Alterations in the gut microbiome may contribute to various diseases. This may be because of their role in metabolism and immune function [12]. These alterations are known as dysbiosis and are facilitated through changes in the Mus musculus miRNA [19]. For example, changes occurring within the intestinal microbiome may result in the initiation and promotion of colorectal cancer [12]. Fusobacterium nucleatum and Escherichia coli, through the uptake of specific human sncRNA, regulate the expression of microbial genes, thus affecting their growth [19]. Fusobacterium nucleatum is the most found gut bacterium in CRC patients; this bacterium is a gram-negative anaerobe [24]. Furthermore, this bacterium acts as a prognostic biomarker; at higher levels it usually means a shorter overall survival [24].

Furthermore, based on studies obtained, certain bacteria are found to be greater in number in CRC patients, while others are found to lessen [16,24]. Bacteria such as Alistipes, Akkermansia spp.

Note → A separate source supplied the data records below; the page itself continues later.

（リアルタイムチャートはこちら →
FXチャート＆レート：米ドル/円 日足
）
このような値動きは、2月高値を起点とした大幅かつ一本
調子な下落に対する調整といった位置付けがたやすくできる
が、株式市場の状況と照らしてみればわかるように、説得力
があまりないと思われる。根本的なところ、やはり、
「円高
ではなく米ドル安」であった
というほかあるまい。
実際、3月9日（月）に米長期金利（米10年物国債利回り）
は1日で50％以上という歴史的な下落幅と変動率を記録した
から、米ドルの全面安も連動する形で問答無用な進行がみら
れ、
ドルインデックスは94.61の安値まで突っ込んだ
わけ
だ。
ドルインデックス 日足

Fusobacteria, Porphyromonadaceae, Coriobacteridae, and Methanobacteriales were found to be increasing in number in the colon microbiota of a CRC patient [16,25]. More specifically, Bacteroides fragilis, Escherichia coli, Fusobacterium nucleatum, Enterococcus faecalis, and Streptococcus gallolyticus were all linked to CRC [26]. In a study conducted, an increase in polyketide synthase pks island-positive Escherichia coli was found in the colon tissues isolated from CRC patients [27]. Additionally, in another study conducted with CRC patients, F. nucleatum, an oral bacterium, which will be elaborated on further in the upcoming sections, was also found within the colorectal tumors of the patients [27]. Furthermore, in another study conducted on mice, tumor-bearing mice were found to have an increase in the number of Bacteroides within their fecal samples [28]. Moreover, bacteria such as Bifidobacterium, Lactobacillus, Ruminococcus, Faecalibacterium spp., Treponema, and Roseburia were decreasing in number (Table 1 and Figure 1) [16,25]. Further studies were performed using germ-free mice. The fecal samples of patients with CRC and healthy individuals were transplanted into the mice in which cancer was promoted chemically. It was recorded that the rate upon which the tumor was generated was associated.

Table 1.

Various bacterial species are found to associate positively or negatively with CRC. In patients diagnosed with CRC the bacteria families found to have increased in number include Alistipes, Akkermansia spp., Fusobacteria, Porphyromondaceae, Coriobacteridae and Methanobacterials. Whereas the bacteria species belonging to Bifidobacterium, Lactobacillus, Ruminococcus, Faecalibacterium spp., Treponema and Roseburia are decreased in number [27].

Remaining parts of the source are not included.